Enhancing Law Enforcement Response to Victims: Resource Toolkit (International Police Chiefs Association, 2008). This toolkit is one of 3 resources in its Strategy Package for state and non-state law enforcement actors and policy-makers. The toolkit includes revised mission statements, schedules and process descriptions, stakeholder interview questions, sample action plans, partnership agreements, victim response policies and procedures, engaging staff and employing performance appraisals, informational material (brochures, press releases, websites) and links to relevant victim-related resources. Available in English.

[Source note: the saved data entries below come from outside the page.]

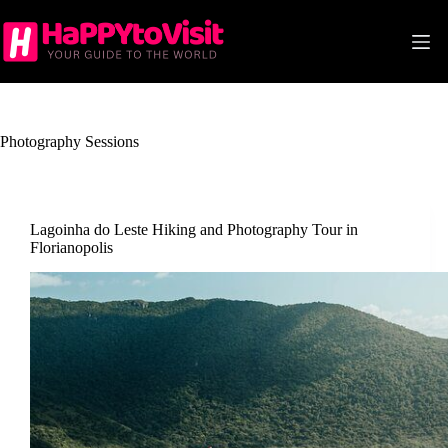
Skip
to
content
Photography Sessions
Lagoinha do Leste Hiking and Photography Tour in
Florianopolis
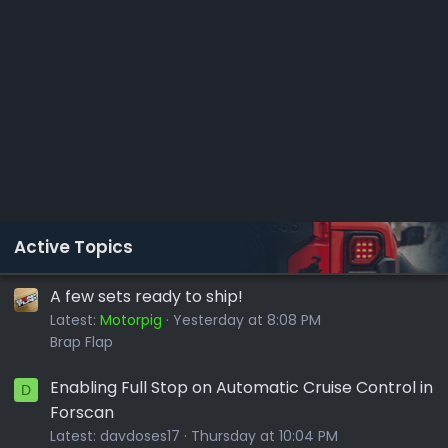
Active Topics
A few sets ready to ship!
Latest:
Motorpig
Yesterday at 8:08 PM
Brap Flap
Enabling Full Stop on Automatic Cruise Control in
D
Forscan
Latest:
davdoses17
Thursday at 10:04 PM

WHO Ethical and safety recommendations for researching, documenting and monitoring sexual violence in emergencies (WHO, 2007). The recommendations are designed to inform those involved in planning, conducting, funding, reviewing protocols for, approving or supporting information collection on sexual violence in humanitarian settings. This includes (but is not limited to) researchers, programme planners, donors, ethics review committees, managers and staff of humanitarian and human rights organizations, all staff involved in sexual violence inquiries (including translators and interpreters, data entry staff, drivers and others). Available in English.
Sexual Assault Guidelines, Sexual Assault Incident Reports Investigative Strategies (International Association of Chiefs of Police, 2005). The guidelines and interview strategies are based upon best practices in the United States regarding sexual assault incident investigations and were developed in collaboration with local, state, and federal law enforcement, prosecutors, advocates, medical, and forensic professionals. The guidelines aim to support officers and departments in preparing sexual assault cases for successful prosecution through detailed case documentation and thorough investigations, covering: standardized case coding and clearance; report writing; victim interview; suspect interrogation; investigation; and working with vulnerable populations. Available in English.

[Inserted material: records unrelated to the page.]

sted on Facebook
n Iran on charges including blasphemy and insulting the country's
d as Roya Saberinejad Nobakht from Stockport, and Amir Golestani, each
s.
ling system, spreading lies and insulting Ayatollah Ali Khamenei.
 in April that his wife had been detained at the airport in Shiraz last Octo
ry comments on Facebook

WHO Ethical and safety recommendations for interviewing trafficked women (Cathy Zimmerman and Charlotte Watts for the World Health Organization, 2003). This report is a resource for researchers, media, and service providers with limited experience working with trafficked women. The recommendations should be used together with existing standards and include ten basic standards for interviewing women who are in or have left a trafficking situation with an explanation provided for each standard and suggestions for their implementation. Available in Armenian, Bosnian, Croatian, English, Japanese, Romanian, Russian, Spanish and Serbian.
Human Trafficking Investigation Manual (UNDP and DFID). This manual was developed as part of the Police Reform Programme in Bangladesh to support police responses to trafficking in persons. Available in English and Bengali.
Putting Women First: Ethical and Safety Recommendations for Research on Domestic Violence against Women (WHO, 2001). These guidelines are for researchers and practitioners who may collect information from survivors of domestic violence. The recommendations can be used to guide interviews conducted by professionals, such as police. Available in English, French and Spanish.